Anthony Smith has been blogging through Al Wolters' excellent Creation Regained.
His posts provide an excellent summary of the book:
An all-encompassing worldview
God the law-giver and his creation
The development of creation
Worldview, story and mission
Some years ago I posted some study questions to the first edition of the book. I thought it would be worth recycling them here.
Before starting to read Al Wolters' Creation Regained write down what you understand by the following terms: creation, fall, redemption, law, dualism, worldview.
CHAPTER 1 What is a worldview?
1. How does Wolters define worldview? What are the four main components of a worldview?
2. How do scripture and a worldview interrelate?

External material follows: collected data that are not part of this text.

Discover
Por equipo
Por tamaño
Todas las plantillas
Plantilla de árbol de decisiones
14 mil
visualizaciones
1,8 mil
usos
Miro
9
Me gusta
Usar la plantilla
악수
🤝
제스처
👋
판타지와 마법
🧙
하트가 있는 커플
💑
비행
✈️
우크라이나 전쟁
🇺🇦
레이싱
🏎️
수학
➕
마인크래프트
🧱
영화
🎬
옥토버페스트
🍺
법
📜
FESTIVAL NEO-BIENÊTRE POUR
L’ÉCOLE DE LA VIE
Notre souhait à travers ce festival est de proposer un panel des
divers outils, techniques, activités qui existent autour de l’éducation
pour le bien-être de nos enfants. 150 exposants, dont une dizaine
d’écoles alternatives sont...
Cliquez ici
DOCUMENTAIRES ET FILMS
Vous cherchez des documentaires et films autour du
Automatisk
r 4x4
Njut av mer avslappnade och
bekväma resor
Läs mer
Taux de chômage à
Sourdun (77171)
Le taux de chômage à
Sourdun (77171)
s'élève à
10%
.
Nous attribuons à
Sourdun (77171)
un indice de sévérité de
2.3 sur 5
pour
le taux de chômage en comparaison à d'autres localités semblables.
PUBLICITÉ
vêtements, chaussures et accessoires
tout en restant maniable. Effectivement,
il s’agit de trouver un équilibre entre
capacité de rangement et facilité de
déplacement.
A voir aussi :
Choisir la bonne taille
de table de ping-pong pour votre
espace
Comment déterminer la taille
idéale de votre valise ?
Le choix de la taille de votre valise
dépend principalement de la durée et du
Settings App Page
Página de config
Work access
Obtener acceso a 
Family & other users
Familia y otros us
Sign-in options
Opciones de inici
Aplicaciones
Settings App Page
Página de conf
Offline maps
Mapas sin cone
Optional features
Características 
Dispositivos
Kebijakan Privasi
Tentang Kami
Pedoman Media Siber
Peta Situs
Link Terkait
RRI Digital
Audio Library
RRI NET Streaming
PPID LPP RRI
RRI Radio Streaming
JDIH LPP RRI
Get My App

3. Describe the reformational worldview. How does it differ from other Christian worldviews?
CHAPTER 2 Creation
1. What are the two (double) aspects of creation?
2. What does Wolters mean by law?
3. In what ways does God impose his laws upon the cosmos?
4. What is the distinction between "norms" and "laws of nature"
5. What is the distinction between general and particular creation law?
6 What does Wolters mean by "word"?
7. How can the law of creation impart knowledge?
8. What does Wolters mean by "wisdom"?
9. What does it mean to develop creation?
CHAPTER 3 Fall
1. What are the effects of the fall on society, culture, humanity ,...
2. What does Wolters mean when he says "Sin is alien in creation"?
3. Explain the meaning of structure and direction (cf also p 9)
4. What three meanings are given to the word "world" in the scriptures?
CHAPTER 4 Redemption
1. What synonyms are there for the word "redemption"; how do these crystallise its meaning?
2. Why is it that nothing in creation is neutral?
3. What is meant by the kingdom of God?
4 What are the misconceptions associated with the kingdom?
CHAPTER 5 Discerning structure and direction
(cf also pp 9, 49 ff)
1. How do the terms structure and direction summarise the biblical themes of creation, fall and redemption?
2. What two connotations of "reform" are present in the term reformational?
3. What is a "dualistic worldview"?
4. What does Wolters mean by "We are always in danger of rejecting the creational in the name of the fall, and of accepting the fallen in the name of creation".
Look back at the meanings you gave to the terms creation, fall, redemption, law, dualism, worldview. How has reading Creation Regained helped you to clarify/ change the meaning you gave to them? In what ways has your thinking changed (or remained unchanged)?